Stabilizing the injured spine for transfer
In the event of a spine injury, it is recommended that a patient’s neck be immobilized in neutral alignment before any movement. , If the injury has left the athlete’s neck in an alternate position, it is acceptable to slowly correct the alignment of head and neck position to neutral, reassessing frequently, and stopping immediately with any change in pain or neurologic symptoms. To stabilize the athlete’s neck, the physician should be at the head of the athlete where he or she can cradle the occiput using their palms and fingertips to steady the mastoid processes bilaterally to bring the head and neck to the appropriate alignment. The physician can then maintain this position as long as clinically necessary or until transition into a more rigid cervical collar. However, although a rigid cervical collar is effective to most injuries, complete ligamentous disruption requires the addition of continued manual stabilization due to the inherent instability of such injuries.
Once a patient is safely immobilized in an appropriate cervical collar, the next step is to transfer the athlete to a backboard, to not only aid in further immobilization, but to prepare for transfer to the hospital setting. The task of moving an unstable spine should be handled delicately, as transfer to a backboard requires a perfect orchestration from the team leader and staff to move the head, neck, and body as a unit. Two maneuvers have been described to achieve this transfer: the lift and slide and the log roll techniques.

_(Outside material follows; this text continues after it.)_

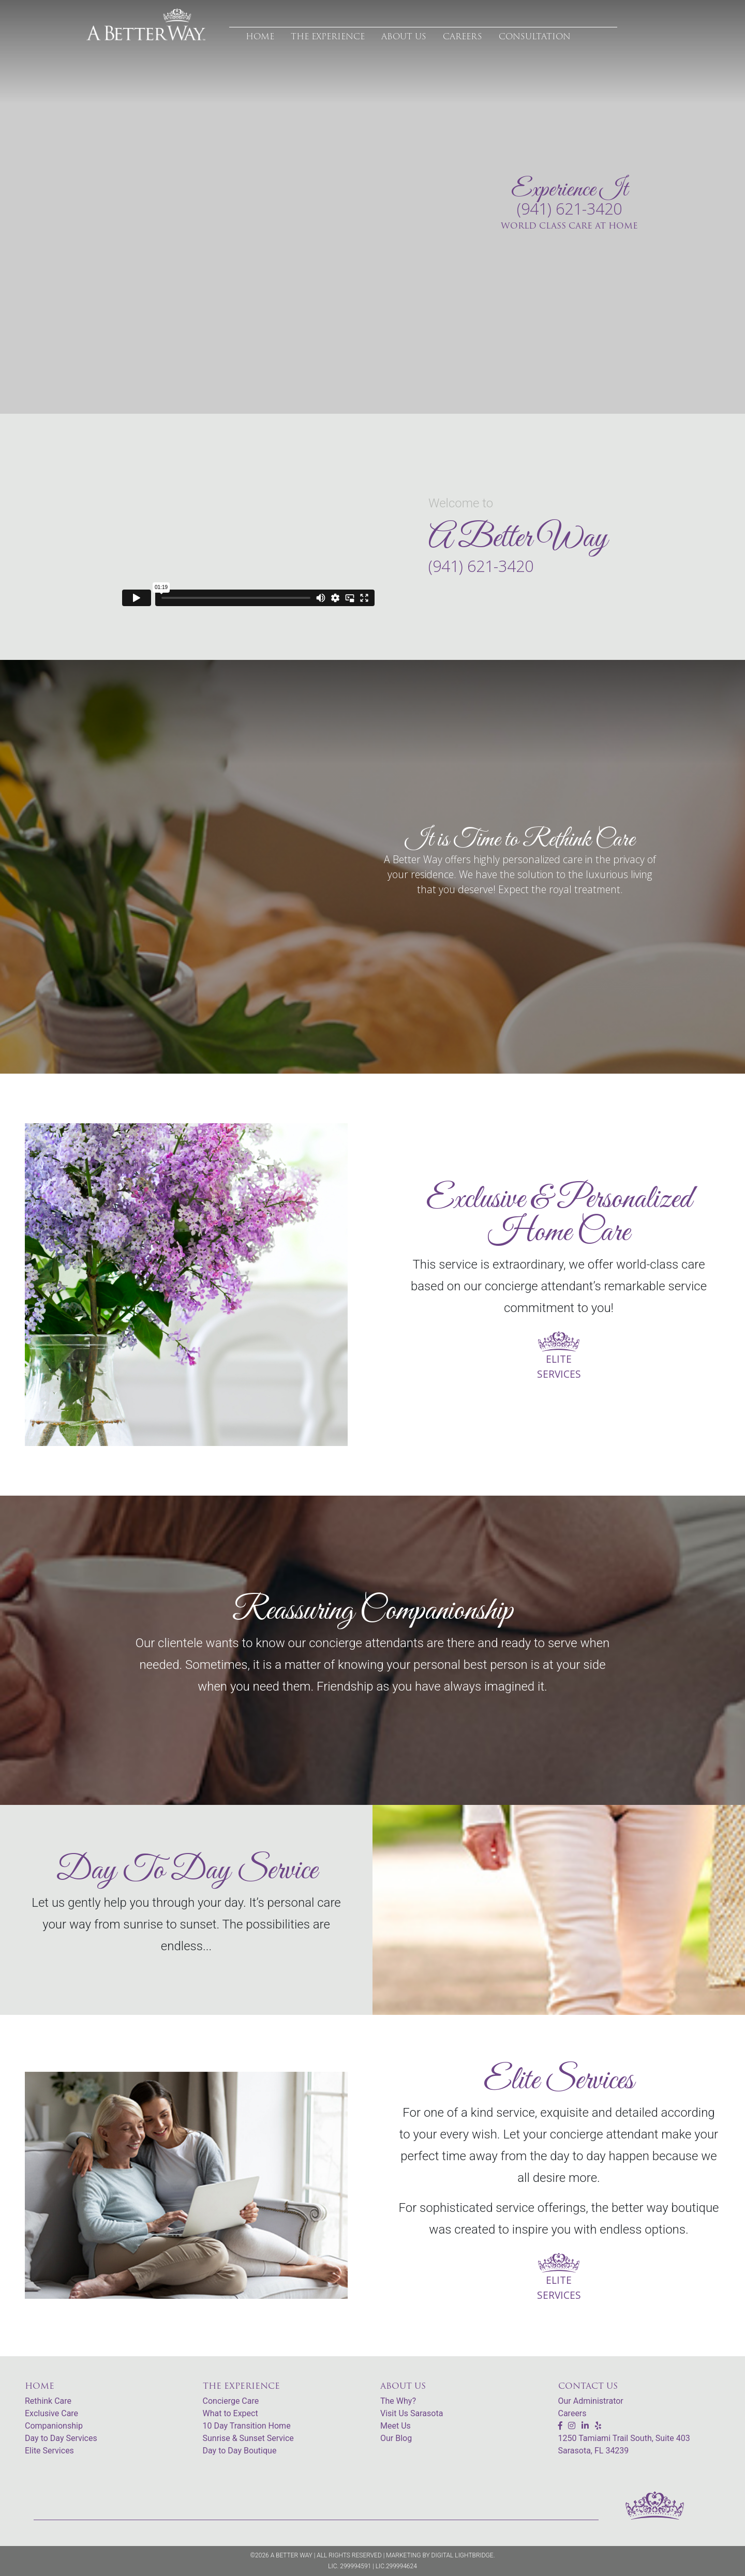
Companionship (54, 2426)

The lift and slide technique has been regarded as the preferred technique by the National Athletic Trainers Association (NATA) and confirmed on cadaveric studies, as it imparts less head and cervical spine motion compared with the log roll technique ( Fig. 1 ). , This procedure requires the injured athlete to be lifted off the ground approximately 6 inches in a neutral position permitting placement of the backboard. To accomplish this, a team of up to 8 people are required. In this technique, the team leader takes position at the patient’s head so that he may dictate clear instruction to all assistants. The 6 additional people position themselves at the shoulders, pelvis, and at the lower extremities, 1 on each side of the athlete’s body. The last individual is responsible for sliding the backboard beneath the patient before the athlete being safely lowered down and secured.